В это время человек, запыхавшийся от скорой ходьбы, с лицом, разгоревшимся от усталости, подошел к крыльцу дома.

– Мистер Морган! вскричал пастор с приятным удивлением. – Надеюсь, что здесь не случилось ничего печального.

– Фу, пропасть! это вы, мистер Дэль? Пойдемте, пойдемте скорее. Мне нужно вам передать два-три слова. Но что же это тут за народ еще переминается?

– Сэр, сказал Марк, выглянув из за двери: – мое имя Фэрфильд, а моя жена дочь мистера Эвенеля.

– Ах, Джэн, и её малютка тоже! Славно, славно! Пойдемте же скорее; только будьте осторожнее и не увлекайтесь слишком. Можете, чай, без шума, а? Тихонько, тихонько!

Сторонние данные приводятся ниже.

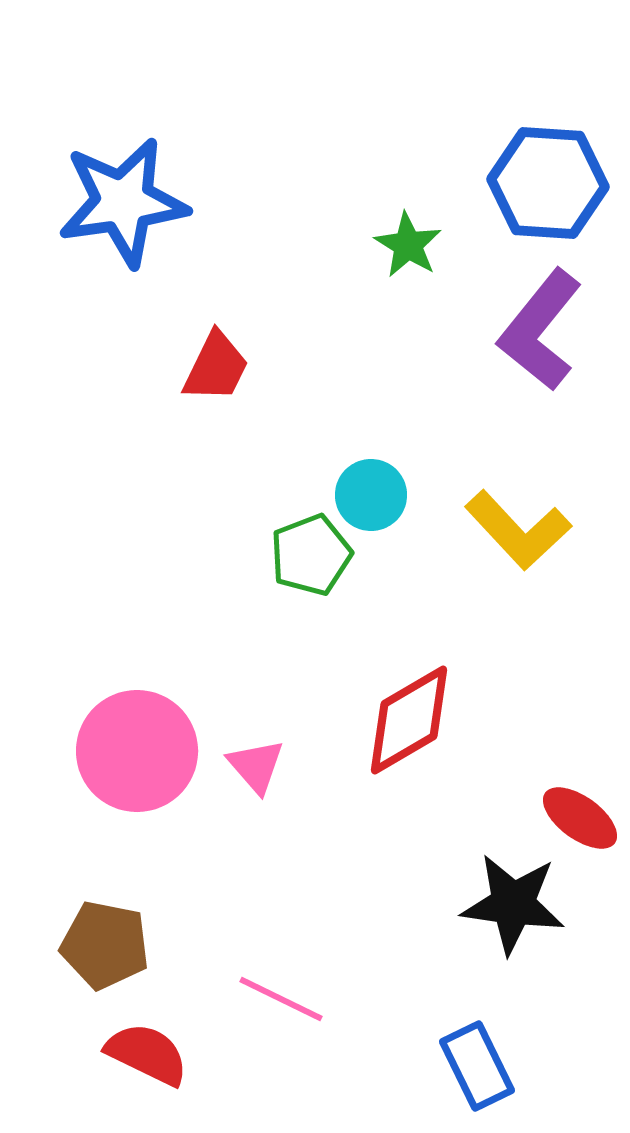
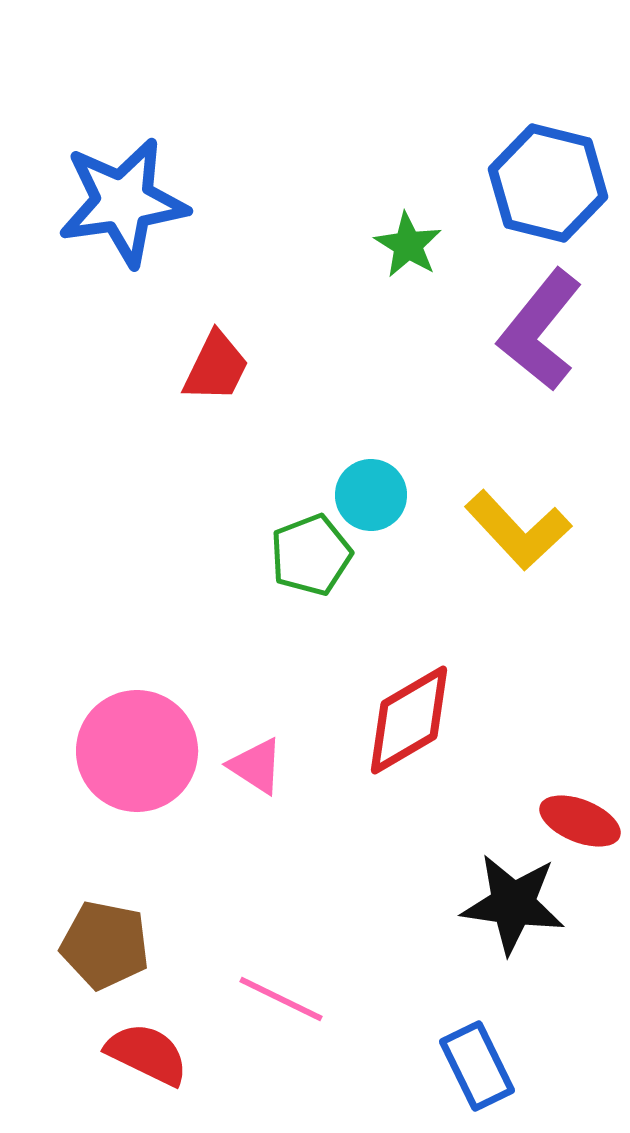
blue hexagon: rotated 10 degrees clockwise
pink triangle: rotated 16 degrees counterclockwise
red ellipse: moved 3 px down; rotated 14 degrees counterclockwise
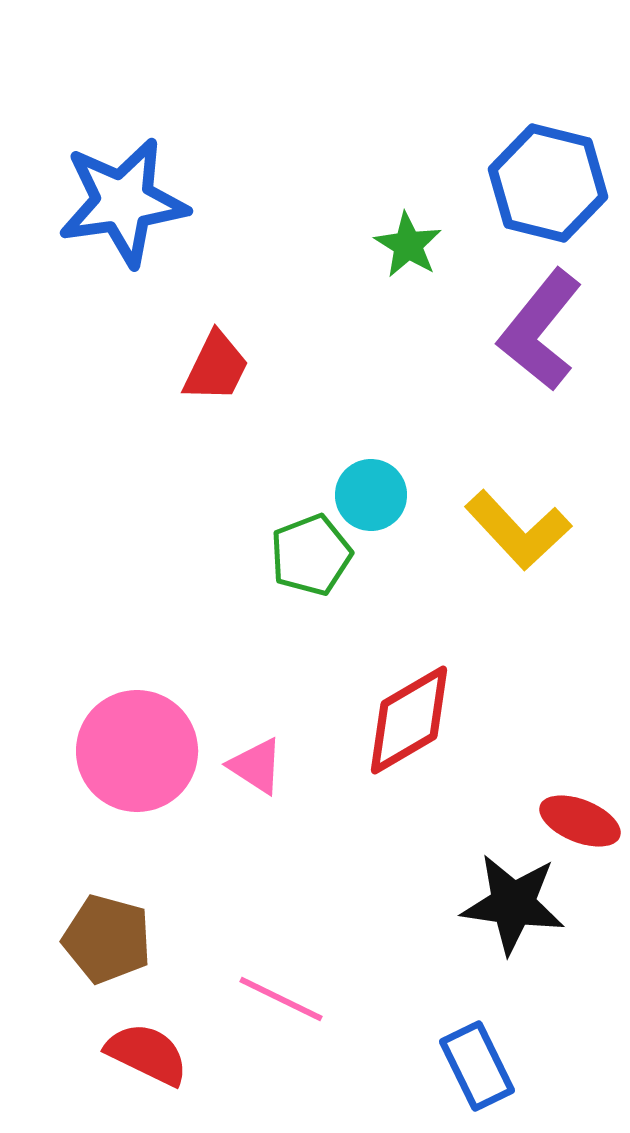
brown pentagon: moved 2 px right, 6 px up; rotated 4 degrees clockwise
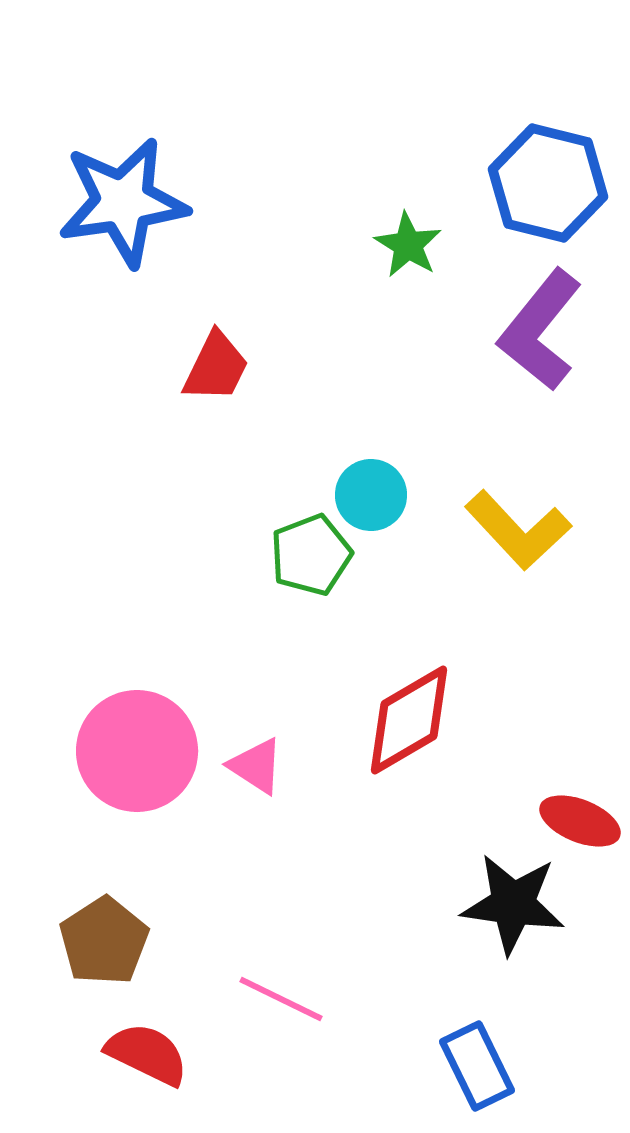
brown pentagon: moved 3 px left, 2 px down; rotated 24 degrees clockwise
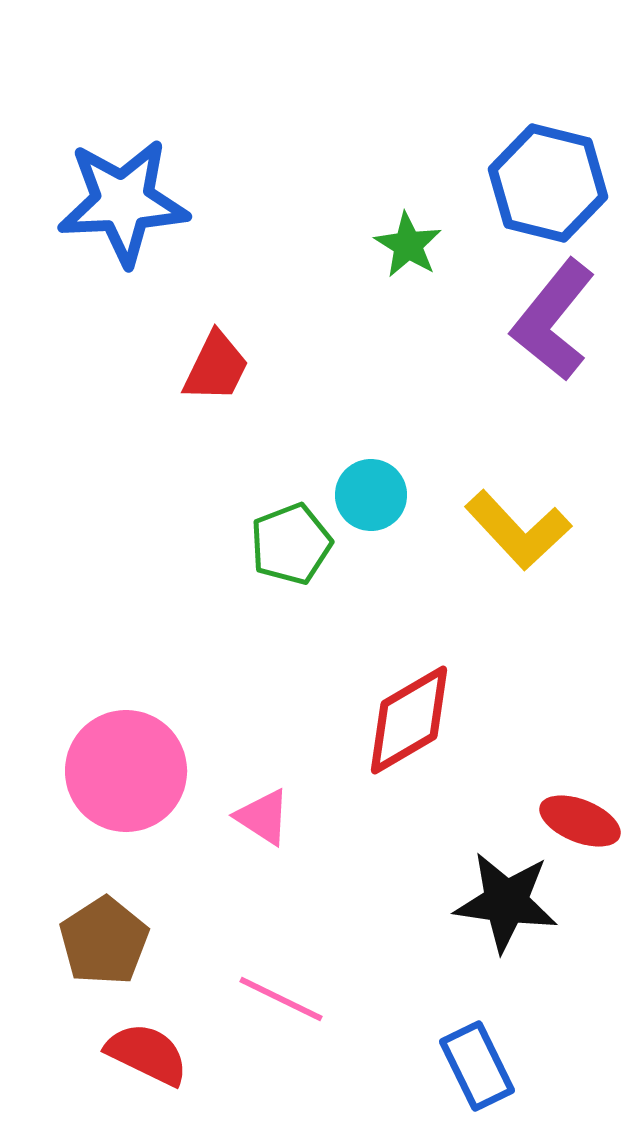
blue star: rotated 5 degrees clockwise
purple L-shape: moved 13 px right, 10 px up
green pentagon: moved 20 px left, 11 px up
pink circle: moved 11 px left, 20 px down
pink triangle: moved 7 px right, 51 px down
black star: moved 7 px left, 2 px up
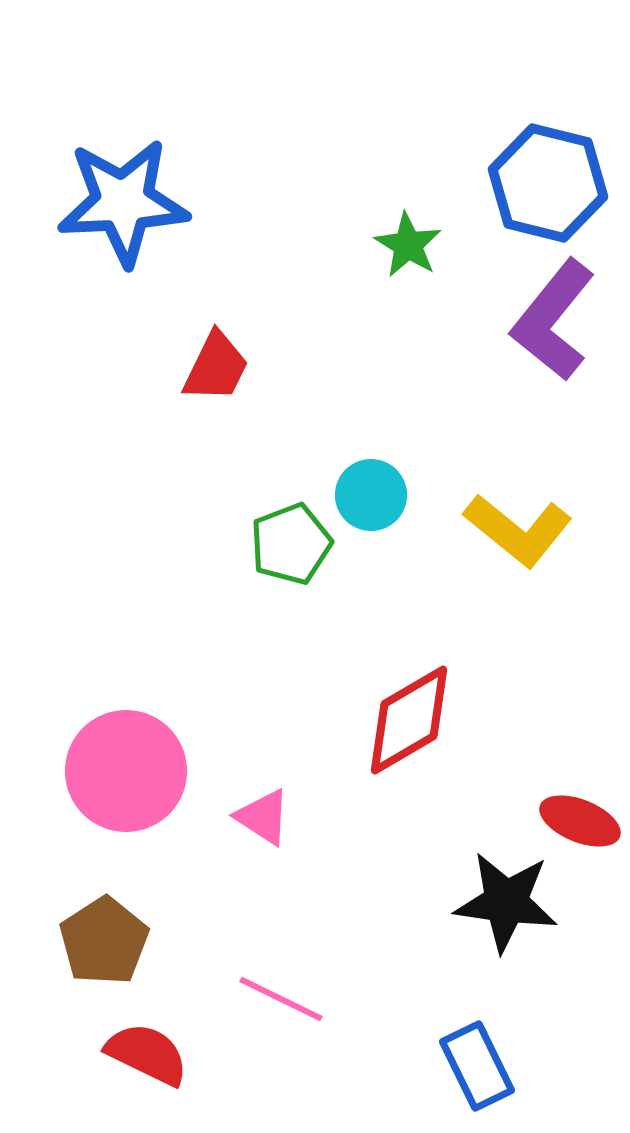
yellow L-shape: rotated 8 degrees counterclockwise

Общество все вошло; дверь затворилась. Месяц поднялся на небе и уныло освещал уединенный домик, заснувшие цветы в полисаднике и развесистое дерево с растрескавшеюся корою.

Весь этот день Гарлей л'Эстрендж был более обыкновенного уныл и мрачен. Воспоминание о времени, неразлучном с именем Норы, увеличило лишь грусть, которая тяготила его душу с тех пор, как он упустил из виду Нору и потерял следы её. Одлей, увлекаемый нежностью к своему другу и чувством раскаяния в своих поступках, уговорил л'Эстренджа оставить вечером парк и отправиться за несколько миль, с целию употребить будто бы содействие Гарлея для выполнения какого-то важного проекта по делу выборов. Перемена места должна была благодетельно развлечь его посреди его мечтаний. Сам Гарлей был рад избавиться от гостей в доме Лэнсмеров. Он тотчас же согласился идти. Он не хотел возвратиться к ночи. Депутаты, которых он собирался посетить, жили в дальнем друг от друга расстоянии, так что он мот пробыть день или два вне дома. Когда Гарлей вышел, Эджертон сам впал в глубокую задумчивость. Носились слухи о какой-то неожиданной оппозиции. Приверженцы его находились в беспокойстве и страхе. Ясно было видно, что если интересы Лэнсмеров подвергнутся нападению, то они окажутся слабейшими, чем предполагал граф.